The substitution method is a powerful technique for solving systems of equations, especially when one equation can be easily expressed in terms of another variable. In our given exercise, we had two equations involving the variables \(x\) and \(y\):

• \(y^2 = 40 - x^2\)
• \(y = x^2 - 10\)

This method allows you to "substitute" one equation into the other, eliminating one of the variables. Here, because both equations are expressed in terms of \(y\), we replace \(y\) in the first equation with the expression from the second equation, resulting in a new equation with just one variable.
Instead of dealing separately with two equations, the substitution method condenses the system into a single equation. This usually makes it easier to solve for one of the variables, in this case, \(x\). After we find the values of \(x\), we can substitute back to find corresponding values of \(y\).
The key strength of the substitution method is it reduces complex systems to manageable single-variable equations by rearranging one of the initial equations.

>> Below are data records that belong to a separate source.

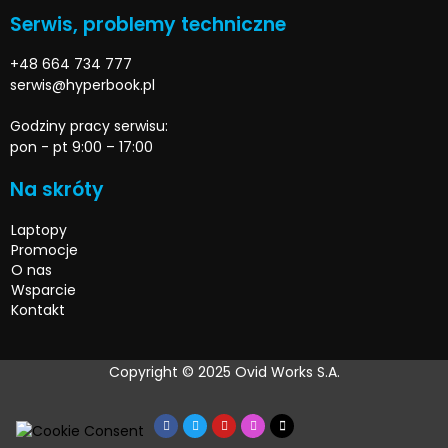
Serwis, problemy techniczne
+48 664 734 777
serwis@hyperbook.pl
Godziny pracy serwisu:
pon - pt 9:00 – 17:00
Na skróty
Laptopy
Promocje
O nas
Wsparcie
Kontakt
Copyright © 2025 Ovid Works S.A.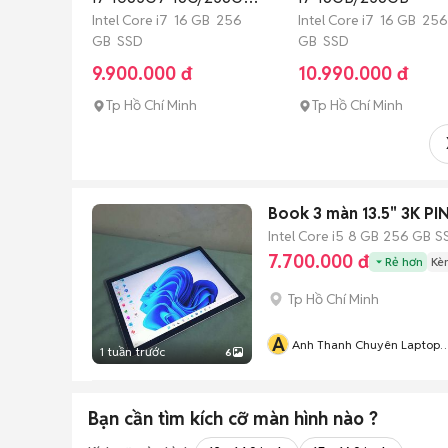
VGA4GB
Intel Core i7 16 GB 256
Intel Core i7 16 GB 256
GB SSD
GB SSD
9.900.000 đ
10.990.000 đ
Tp Hồ Chí Minh
Tp Hồ Chí Minh
Book 3 màn 13.5" 3K PI
Intel Core i5
8 GB
256 GB
S
7.700.000 đ
Rẻ hơn
Kè
Tp Hồ Chí Minh
A
Anh Thanh Chuyên Laptop
1 tuần trước
6
Nhập Khẩu Nhật Mỹ Giá Sỉ
Bạn cần tìm
kích cỡ màn hình
nào ?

A quadratic equation is a second-degree polynomial equation of the form \( ax^2 + bx + c = 0 \). In this particular exercise, after substitution and simplifying, we obtained a polynomial equation in terms of \(u\), where we set \(u = x^2\). Thus, we have the equation \(u^2 - 19u + 60 = 0\).
Quadratic equations can be solved using several methods: factoring, completing the square, or the quadratic formula. The simplest real-case scenario is when the quadratic factors neatly; otherwise, the quadratic formula provides a powerful tool to solve these equations:

• The quadratic formula is \( u = \frac{-b \pm \sqrt{b^2 - 4ac}}{2a} \).

In our exercise, this formula helped us find the values for \(u\), giving us the possible values for \(x^2\) once we converted back. This is where the connection between quadratic solving and the problem solution becomes evident, leading us deeper into finding the values of \(x\) and thereby completing the system.

When solving systems of equations, especially those involving quadratics, finding the "real solutions" refers to those solutions which are actual numbers (as opposed to complex or imaginary numbers). In our exercise, we found solutions for real numbers \(x\) and \(y\) by working through the quadratic equation.
The determinant \(b^2 - 4ac\) in the quadratic formula indicates the nature of the solutions:

• If the determinant is positive, there are two distinct real solutions.
• If it's zero, there's exactly one real solution (a repeated solution).
• If negative, there are no real solutions, only complex numbers.

In the given exercise, solving for \(u\), the positive determinant value \(121\) yielded two distinct solutions for \(u\), returning us to real solutions \(x^2 = 15\) or \(x^2 = 4\). Consequently, these led to real values for \(x\) and their corresponding \(y\) values, showcasing the complete set of solutions for any equations involving real numbers.